Ce nouveau petit véhicule s'appelle M-Argo pour 'Miniaturised Asteroid Remote Geophysical Observer', et l'ESA espère convaincre les ministres des pays membres qui vont se réunir les 26 et 27 novembre de financer sa mission...

Il y a un an le 26 novembre 2018, deux petits satellites nommés Marco-A et B accompagnaient la sonde InSight et ont permis, dans une démonstration technologique, de relayer les signaux de la mission vers la Terre lors de son atterrissage. Un succès pour les américains, que l'agence spatiale européenne (ESA) aimerait bien reproduire, avec une première mission M-Argo (Miniaturised Asteroid Remote Geophysical Observer) à peine plus grosse (un format de 22x22x34 cm), mais bien plus ambitieuse.
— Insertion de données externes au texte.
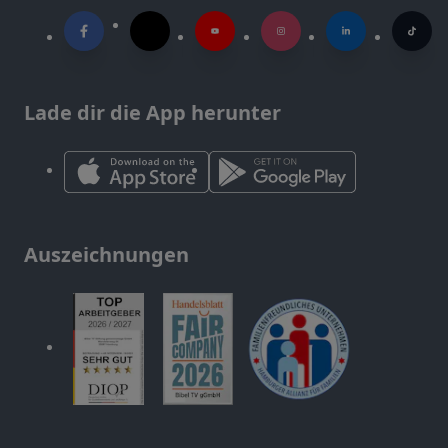
Lade dir die App herunter
Auszeichnungen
Accompagnant un satellite plus gros lors d'un départ hors de l'orbite terrestre, comme une sonde ou un télescope par exemple, M-Argo déploierait deux petits panneaux solaires et une antenne dépliable. Equipé d'un système de propulsion miniaturisé, il serait alors envoyé vers l'orbite d'un des astéroïdes qui passent régulièrement dans notre voisinage cosmique. Avec sa caméra et son laser altimétrique, la petite sonde serait alors en mesure de le cartographier avec précision.

Petit mais costaud

Derrière cette mission de démonstration technologique, il y a deux grands enjeux. Le premier est scientifique : les astéroïdes ont été étudiés de près ces deux dernières décennies, mais chacun est différent et tous ont réservé des surprises jusqu'ici. Aller en visiter de nouveaux permet donc d'en apprendre plus, et de caractériser éventuellement les différents matériaux à la surface pour de futures missions.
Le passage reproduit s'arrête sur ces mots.